Autoren: Dr. Peter Geffcken (1) , Dr. Katharina Sieh-Burens, Dr. Martina Haggenmüller (2)

Stand/Quelle/Datum: 2. Auflage Druckausgabe

  • 1) 1335 bis ins 18. Jahrhundert in Augsburg nachweisbar. 1538 eines der acht noch blühenden Geschlechter; 1581 Freiherrnstand. Seit dem 16. Jahrhundert versuchten nicht nur Herrscherhäuser, sondern auch Patrizierfamilien ihre Bedeutung hervorzuheben, indem sie eine Abstammung von großen Geschlechtern des Mittelalters oder gar der Antike behaupteten. Wohl im Vorfeld ihrer Bemühungen um kaiserliche Standeserhöhung bereicherten die Ilsung derartige Versuche um eine neue Variante. Nach Übernahme der Kapelle Heilig-Drei-König ließen sie dort vorgeblich alte Grabsteine aufstellen, deren Filiationsangaben ihre Abstammung von einem Grafen Friedrich von Möhringen belegen sollten. Die Legende der gräflichen Abstammung geht wohl auf Sebastian (III., † 1525) zurück, der auch gefälschte Exzerpte angeblicher Urkunden des 13. Jahrhunderts in Umlauf brachte; die Wirklichkeit war bescheidener. Der Familie zuzuordnen ist ein ’H(ermannus) Ilsung’, bei dessen Bürgeraufnahme 1335 seine Oheime, die ’avunculi C. (II) et Sifr. Ilsungi (I)’, bürgten. Sicher lassen sich dann die Brüder Ulrich ’bei Unser Frauen Brüder’ († 1395/96) und Konrad ’bei St. Johann’ († 1401) fassen, die nach dem frühen Tod ihres unbekannten Vaters (als Schwiegersohn Berchtold, II, Rehms wohl auch schon Augsburger Bürger) 1346 im Haus des Ulrich Ilsung (I) wohnten. Da dieser sie 1363 als ’Oheime’ bezeichnet und ihr Wappen eine markante Abweichung von dem der Ilsung (I) aufweist, lassen sie sich eindeutig als kognatische Seitenlinie identifizieren. Verschiedene Belege weisen die Ilsung (II) im 14. Jahrhundert als bedeutende Kaufleute aus; gegen Mitte des 15. Jahrhunderts ist dann ein Rückzug aus dem Handel erkennbar. Politisch traten sie erst nach Einführung der Zunftverfassung (Zunfterhebung) hervor: 1374 wurde Konrad I. als erster der Familie zum Stadtpfleger gewählt. Eine dominierende Stellung erlangte nach 1405 sein Sohn Sebastian (I, † 1425), der sechsmal als Stadtpfleger amtierte. Seine Ermordung durch Peter Rehlinger führte zu schweren Konflikten. Nachdem man 1425 die Täter geächtet hatte, mussten 1427 auch die Verwandten des Erschlagenen die Stadt verlassen, unter ihnen der Brudersohn Georg (I) Ilsung († 1437/38), der aber 1432 wieder nach Augsburg zurückkehrte.

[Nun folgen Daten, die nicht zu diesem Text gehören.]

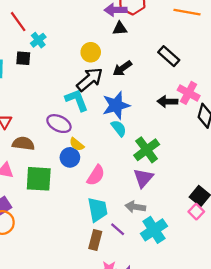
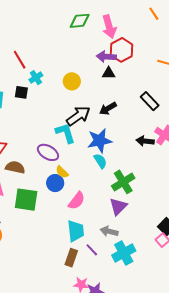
yellow circle: (91, 52) -> (72, 81), moved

  • 2) Bei den Nachkommen Georgs ist die Übernahme von Herrendiensten an Fürstenhöfen zu beobachten. Seine Söhne Sebastian (II, † 1469) und Sigmund (I, † 1500) standen Kaiser Friedrich III. nahe. Sebastian (II) unternahm 1446, vermutlich in Verbindung mit einer diplomatischen Mission im Auftrag von Papst Felix V. und dessen Sohn, Herzog Ludwigs von Savoyen, eine Pilgerfahrt nach Santiago de Compostela, deren Verlauf er nachträglich beschrieb. Sigmunds (I) Sohn Sebastian (III, † 1525), Mitglied der ’Sodalitas Litteraria Augustana' und Richter des Schwäbischen Bundes, gab sein Bürgerrecht auf und trat, wie sein Bruder Achilles († 1530), in bayerische Dienste. Die wirtschaftliche Bedeutung der Familie nahm in der 2. Hälfte des 16. Jahrhunderts zunächst ab, nach der Aufhebung der Zunftverfassung 1548 erlangte sie jedoch den Höhepunkt ihrer politischen Wirksamkeit in Augsburg. Achilles’ Sohn Melchior (I, † 1565) war 1551-1567 Bürgermeister. Sein Bruder Georg († 1580) war Finanzagent der Habsburger, oberster kaiserlicher Kriegsherr im Schmalkaldischen Krieg, ab 1550 Nachfolger seines Schwagers Georg Gienger im Amt des Landvogts von Ober- und Unterschwaben, Reichspfennigmeister, 1568 Reichsritter, Hofpfalzgraf und Geheimer Rat. Seine Söhne Markus († 1583) und Friedrich († 1587), die ihm im Amt des Landvogts folgten, wurden zu Freiherren von Wolkenburg und Egloff und zu Herren von Tratzberg erhoben. Sie waren u. a. mit den Fugger verschwägert. Melchiors (I) Sohn Christoph († 1594), 1582/83 Bürgermeister, 1584-1593 Geheimer Rat, 1589-1593 Stadtpfleger, vertrat Augsburg beim Landsberger Bund (Bündnisse). Sein Bruder Johann Achilles († 1609) gab sein Bürgerrecht auf und wurde Reichspfennigmeister und Reichshofrat. Mit Johann Melchior stellte die Familie 1688-1695 zum letzten Mal einen Stadtpfleger. Die Familie war streng katholisch und trat mehrfach mit Stiftungen hervor, vor allem Christoph setzte sich für die Niederlassung der Jesuiten ein (St. Salvator).
  • Ilsungstraße, nach den Geschlechtern der Ilsung (Hochfeld, Amtlicher Stadtplan K, L 11/12).

Literatur:

Paul von Stetten, Geschichte der adelichen Geschlechter in der freyen Reichsstadt Augsburg, 1762, 107-112

Ders., Lebensbeschreibungen zur Erweckung und Unterhaltung bürgerlicher Tugend 2, 1782, 23-50

Chroniken der deutschen Städte vom 14. bis ins 16. Jahrhundert

Allgemeine deutsche Biographie 14, 1881, 33 f.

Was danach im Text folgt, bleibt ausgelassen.